Riuscire almeno una volta nella vita ad ammaliare gli altri, lasciandoli esterrefatti davanti ad una magia, è il sogno di ogni bambino. Un'aspirazione legittima, non c'è che dire. Paolo Carta, eclettico illusionista e prestigiatore, è riuscito in questa ardua impresa. Non solo. Nato a Verbania - una piccola località piemontese - oggi è conosciuto a livello internazionale con i suoi show dei quali cura personalmente ogni dettaglio, dalle musiche alle scenografie, dalla messa in scena alla regia. Cura gli effetti speciali del celebre musical “Ghost” tratto dall’omonimo film scritto da Bruce Joel Rubin, diretto nel 1990 da Jerry Zucker e interpretato da Demi Moore, Patrick Swayze e Woopi Golberg. Dopo il successo al Sistina di Roma, lo spettacolo al teatro Arcimboldi di Milano è stato sospeso per il Coronavirus.

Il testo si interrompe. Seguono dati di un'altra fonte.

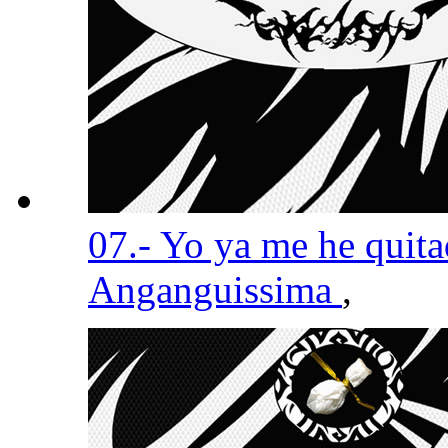
07.- Yo ya me he quit
Anganguissima
,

Qual era il suo sogno da bambino?

«La mia più grande aspirazione è sempre stata quella di potermi esprimere liberamente seguendo le orme dei grandi pionieri – in diverse arti e discipline – tra cui Chaplin, Prince, Michael Jackson, Nikola Tesla e ultimo, ma non certo in ordine di importanza, David Copperfield».

Quando ha intuito che il mago e l'illusionista sarebbero diventati la sua professione?

«Si dice che i due giorni più importanti della vita siano quello in cui sei nato e quello in cui ne capisci il perché. Quando a scuola ho scoperto di essere più celebre perché facevo sparire i bigliettini per copiare nei compiti in classe invece di esserlo tra le ragazze, ho capito che avevo più talento per la magia che per il corteggiamento. Poi ho utilizzato la magia per far colpo anche sulle ragazze, ma quella è un’altra storia...».

Ha incontrato delle difficoltà durante il suo percorso?

«Certo. Il percorso che porta al traguardo è tortuoso ed è facile perdersi d’animo dopo un insuccesso, ma non mi sono mai fatto bloccare dai problemi».

Come si diventa mago?

«Esistono molti modi per imparare i primi trucchi di magia. Quello che consiglio, è di cercare nella propria città un club magico, ovvero un posto in cui i prestigiatori si riuniscono, e di frequentarlo il più possibile».

Com'è nato il progetto per il musical Ghost?

«Dopo aver curato gli effetti speciali del musical Mary Poppins, si è capito quanto tali effetti potessero cambiare il volto di uno spettacolo...».

Quali consigli darebbe ad un giovane per coltivare questo sogno?

«Consiglierei di coltivare qualunque sogno. Da bambino dicevo a tutti che avrei voluto volare, ma ovviamente non sono stato creduto».

I suoi progetti futuri?

«Sto preparando un tour per la fine dell’anno ed in contemporanea sto lavorando con Sara, la mia partner in scena e nella vita da 12 anni, agli effetti speciali di un nuovo musical sulla vita di Houdini che debutterà l’anno prossimo a Detroit negli USA».